Ben Garrison did the cover and I am so happy with it. I told him what the book was about, sent him a copy of the manuscript, and he came up with a perfect cover. I am so pleased.


  1. The olympics lost all allure when they allowed professionals to compete (I know, I know the soviets, east germans, etc. were pros all along), they added stupid sports. Just another tennis tournament with pros and just another basketball all-star game. I am glad the NHL didn't shut down for this even though I did not watch anyways.

    As for the feud, get two spots ready for NBA coaches Stan Van Gundy who's Detroit Pistons have faded fast since he started flapping his gums, and ultra-loud mouth Greg Popavich, who's San Antonio Spurs are only three games out of missing the playoffs. Sweet.

  2. No one I know has mentioned anything about the Olympics, and I haven't even overheard anyone. These pampered "athletes" are basically the representatives of their rich patrons who are the same elites who hate us and the man we elected president. They can all go to Hell.

    I stopped watching any Olympic stuff years ago when NBC decided to make it all about NBC and their own little band of elite midgets.

    Sports in general are not worth watching any more.

    I'd rather watch grass grow.

  3. Mr. Trump has the secret power to make fools self-identify themselves.
    What more need be said, after MAGA?

    I have to admit I did see a few seconds of the Bobsled, while waiting for a table at a restaurant last night. Don't know who was it it, as it didn't matter to me.

  4. I stopped paying attention to them when the US team (I forget in which sport) trashed their hotel rooms during the Nagano Olympics because they were butthurt they didn't win the gold, then were shocked, shocked! that the Japanese cops went after them for actually breaking the law.

  5. The picture of Jesse Owens reminds of an interview I saw him do shortly before his death. He was asked at that time why he was a Republican. He responded, "Everybody remembers that Hitler wouldn't shake my hand at the Olympics. What nobody remembers is that, when I got home, FDR wouldn't shake it either."

  6. Update: The Weinstein Company on Sunday night said in a statement that it would file for bankruptcy in the “coming days” after it reportedly failed to find a buyer.

  7. I actually watched much more of the Winter Olympics this year than I ever have before, primarily because of curling. (Yes, curling. I'm a Texan and we only see ice if it's in tea or gin and tonics.)

    The story of the men's team's turnround on its path to gold is better than any movie. Plus the entire team was obviously moved as they all sang along with the national anthem after accepting their medals.

    So did the gold-winning women's hockey team, after winning in a shootout over perennial rival Canada. If you get a chance, look at film of all of the women joyously singing the Star Spangled Banner.

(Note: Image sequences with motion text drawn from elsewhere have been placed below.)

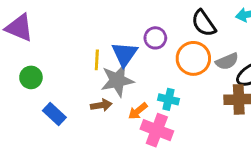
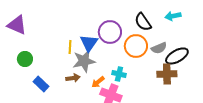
purple circle: (155, 38) -> (110, 32), size x1.5

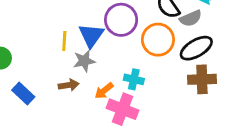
gray semicircle: (159, 48) -> (191, 18), moved
black ellipse: (177, 56) -> (196, 48), moved
gray star: (84, 61) -> (84, 61), size x0.7

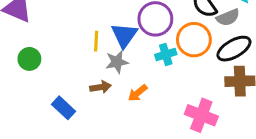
cyan cross: (134, 79) -> (166, 54), moved, turned -30
blue rectangle: (23, 94) -> (63, 108), moved
pink cross: (122, 109) -> (201, 115), moved

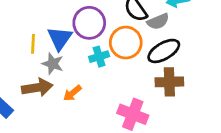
gray star: (117, 62) -> (53, 64), turned 30
brown arrow: (101, 87) -> (37, 88), size x1.5

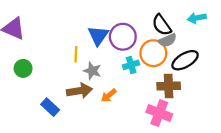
gray semicircle: (158, 21) -> (167, 40), moved
blue triangle: (60, 38) -> (98, 36), moved
brown cross: (169, 82) -> (169, 86), moved

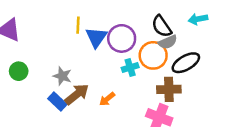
yellow line: (76, 54) -> (78, 25), moved
gray star: (92, 71) -> (62, 76), moved
brown arrow: (79, 91) -> (77, 94), turned -30
blue rectangle: (50, 107) -> (57, 101), moved

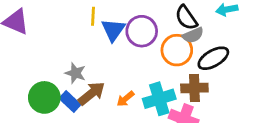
cyan cross: (130, 68) -> (159, 99), moved, size x1.6
green circle: (19, 71) -> (44, 97), moved, size x1.5

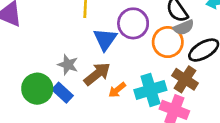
blue triangle: (113, 30) -> (105, 39), moved
brown cross: (194, 88) -> (185, 79), turned 35
brown arrow: (92, 93) -> (97, 74), moved

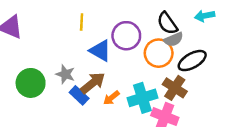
blue triangle: (105, 39) -> (100, 51), turned -35
green circle: (37, 89) -> (31, 83), moved
blue rectangle: (63, 93) -> (79, 95), moved

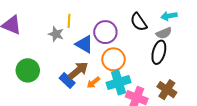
gray semicircle: (174, 39) -> (164, 33), moved
orange circle: (159, 53) -> (113, 59), moved
black ellipse: (192, 61) -> (159, 52), turned -45
gray star: (65, 74) -> (56, 34), moved
brown cross: (175, 88) -> (167, 90), moved

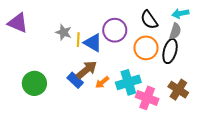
yellow line: (69, 21) -> (78, 40), moved
gray semicircle: (164, 33) -> (175, 31), turned -49
orange circle: (113, 59) -> (146, 48), moved
green circle: (28, 70) -> (34, 83), moved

    I prefer to look at the games from this angle rather than at the whiny, look-at-me, wannabes who the media loves. And, oh yeah, in further contrast, these guys won gold.

  8. To be fair, Lindsey Vonn was responding to a question, and she pointed out that she did not represent the President, she represented the entire country - which is entirely correct.

  9. 1/3 of the country loathes Trump & 1/3 simply opposes him. 2-3 million more would rather Hillary for president in the last election. It's hard to swing a dead cat and not find 35 people opposed to Trump. America's team opposing Trump simply means they're reflecting the country.

    1. 2-3 million if you count illegal aliens in California.

    2. Seeing as how less than 1/2 The nation voted your numbers are totally bogus. And if we had voter id laws I'm positive Hillary would've lost the "popular" vote aswell

  10. Gus Kenworthy finished 12th in his event. 12th place. Wow, I'm impressed!

    Gus couldn't gain his 15 minutes of fame with his skill so he is trying to get it with his mouth.

  11. Homosexuals picked the wrong word, when they were looking for something more flattering to call themselves. Of course the F-word was right out!

    They decided upon "gay." Which, before then, meant "carefree, happy, having high spirits." Which isn't today's meaning of "gay" at all.

    They should have coined a new word, with its root in "butt-hurt," and that would be a far better word, and infinitely more accurate!